Best of luck! Exciting time to be a member of the puzzle-solving class :)

runjake · 10 months ago
Anecdotal, but I spent 4 hours learning Go and then started on a fairly large non-trivial project later that day.

That kinda sold me on Go.

conor- · 10 months ago
If you roughly understand *nix and can think about things in terms of the unix philosophy it takes no time at all to grok Go.

It's basically C if it were repackaged for writing http-aware services.

OptionOfT · 10 months ago
In my spare time I started to learn Rust, and it has been great for me. While I think the language is great for many things, the largest problem is the learning curve.

So that means it's very hard to introduce in a company where the focus is on getting code out there as cheap as possible. Especially when the majority of work is done by contractors which in general aren't hired to learn new stuff, but more to execute work with existing skills.

Personally, once I became proficient enough in Rust my way of programming changed, and this actually became an issue when having to write other languages. Learning to write Rust actually increased my cognitive load when writing other languages, as I am constantly worried about not having my safety net.

perrygeo · 10 months ago
> very hard to introduce in a company

My experience as well. The lack of experienced Rust developers on staff, plus the need for build systems that compile to all target architectures, represents a real cost. That often doesn't surpass the benefits. Cheaper overall to just run the same old interpreted Python code, even if it's slower and uses more resources.

ebiester · 10 months ago
You have management experience. Your competitive advantage isn't your stack: it's your ability to understand context.

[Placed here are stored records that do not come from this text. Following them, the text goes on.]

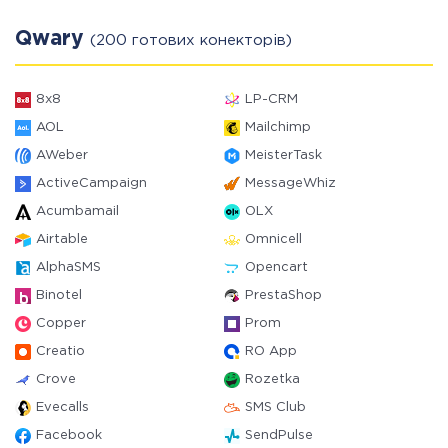
Qwary
(200 готових конекторів)
8x8
LP-CRM
AOL
Mailchimp
AWeber
MeisterTask
ActiveCampaign
MessageWhiz
Acumbamail
OLX
Airtable
Omnicell
AlphaSMS
Opencart
Binotel
PrestaShop
Copper
Prom
Creatio
RO App
Crove
Rozetka
Evecalls
SMS Club
Facebook
SendPulse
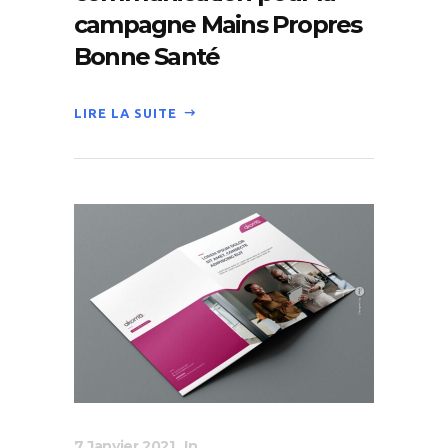
campagne Mains Propres
Bonne Santé
LIRE LA SUITE
7 Janvier 2021
In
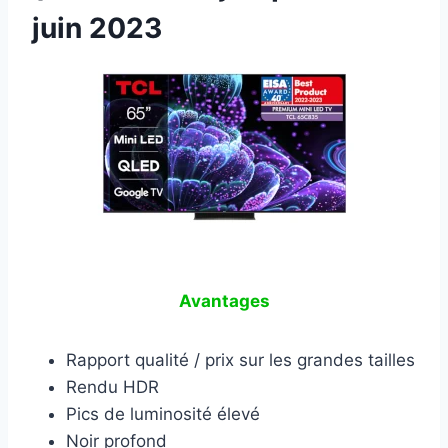
juin 2023
Avantages
Rapport qualité / prix sur les grandes tailles
Rendu HDR
Pics de luminosité élevé
Noir profond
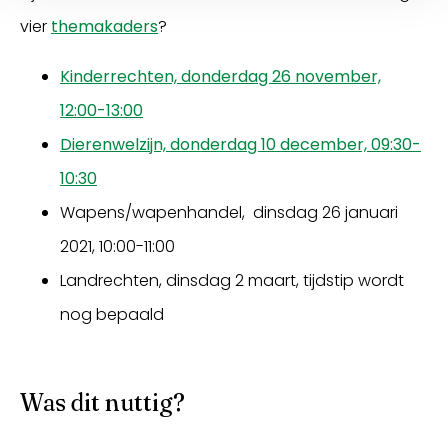
vier
themakaders
?
Kinderrechten, donderdag 26 november,
12:00-13:00
Dierenwelzijn, donderdag 10 december, 09:30-
10:30
Wapens/wapenhandel, dinsdag 26 januari
2021, 10:00-11:00
Landrechten, dinsdag 2 maart, tijdstip wordt
nog bepaald
Was dit nuttig?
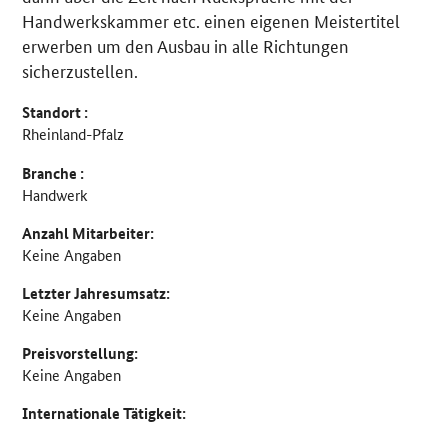
Handwerkskammer etc. einen eigenen Meistertitel
erwerben um den Ausbau in alle Richtungen
sicherzustellen.
Standort :
Rheinland-Pfalz
Branche :
Handwerk
Anzahl Mitarbeiter:
Keine Angaben
Letzter Jahresumsatz:
Keine Angaben
Preisvorstellung:
Keine Angaben
Internationale Tätigkeit:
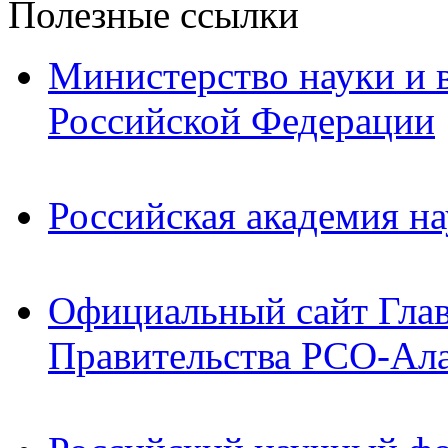
Полезные ссылки
Министерство науки и 
Российской Федерации
Российская академия на
Официальный сайт Гла
Правительства РСО-Ал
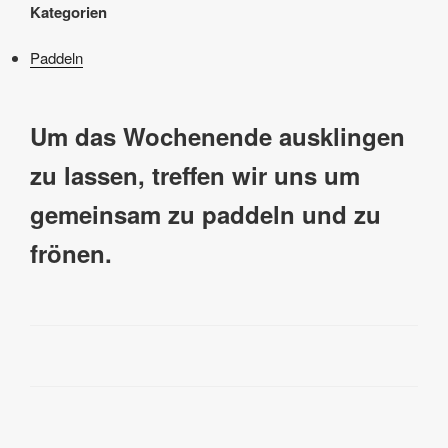
Kategorien
Paddeln
Um das Wochenende ausklingen
zu lassen, treffen wir uns um
gemeinsam zu paddeln und zu
frönen.
Beitragsnavigation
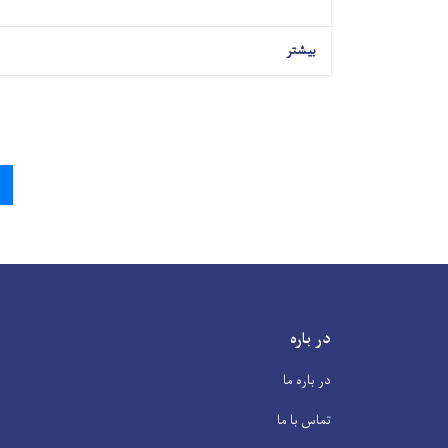
بیشتر
Pagination
در باره
در باره ما
تماس با ما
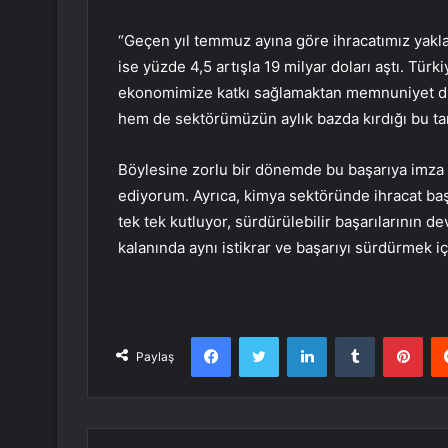
“Geçen yıl temmuz ayına göre ihracatımız yakl
ise yüzde 4,5 artışla 19 milyar doları aştı. Türk
ekonomimize katkı sağlamaktan memnuniyet d
hem de sektörümüzün aylık bazda kırdığı bu tar
Böylesine zorlu bir dönemde bu başarıya imza a
ediyorum. Ayrıca, kimya sektöründe ihracat baş
tek tek kutluyor, sürdürülebilir başarılarının d
kalanında aynı istikrar ve başarıyı sürdürmek
Facebook
Twitter
LinkedIn
Tumblr
Pint
Paylaş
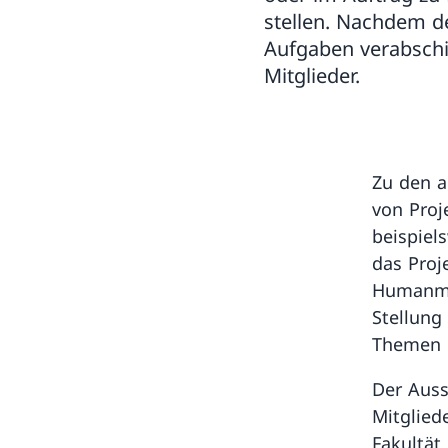
stellen. Nachdem d
Aufgaben verabschi
Mitglieder.
Zu den a
von Proj
beispiel
das Proj
Humanme
Stellung
Themen i
Der Auss
Mitglied
Fakultät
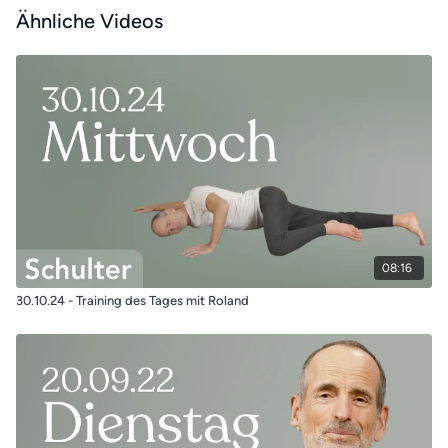
Ähnliche Videos
08:16
30.10.24 - Training des Tages mit Roland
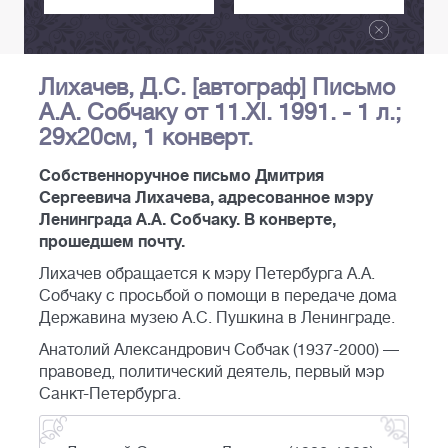
Лихачев, Д.С. [автограф] Письмо
А.А. Собчаку от 11.XI. 1991. - 1 л.;
29х20см, 1 конверт.
Собственноручное письмо Дмитрия
Сергеевича Лихачева, адресованное мэру
Ленинграда А.А. Собчаку. В конверте,
прошедшем почту.
Лихачев обращается к мэру Петербурга А.А.
Собчаку с просьбой о помощи в передаче дома
Державина музею А.С. Пушкина в Ленинграде.
Анатолий Александрович Собчак (1937-2000) —
правовед, политический деятель, первый мэр
Санкт-Петербурга.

There will be plenty of jobs in anything in the top 10: apply to all of them and if you get a bite, learn enough of that language to pass basic problems.
Eumenes · 10 months ago
This is easy to verify: go to Indeed.com and see how many Rust vs Django vs Golang jobs are posted. Do the same on LinkedIn or Stack Overflow jobs. Django + React with solid SQL skills is the best most marketable skillset in the US. Rust is out there but its mostly small startups ... growing companies shouldn't pick stacks that aren't popular if they want to hire alot of devs.
randomdata · 10 months ago
I tired the same with CEO vs software developer and found far fewer CEO positions. Maybe you should give up on software entirely and just work with CEOs?
Eumenes · 10 months ago
Its nothing personal homie. There aren't many Rust jobs. By all means learn whatever you want, but if your goal is a job, your time is best spent learning Python/JS.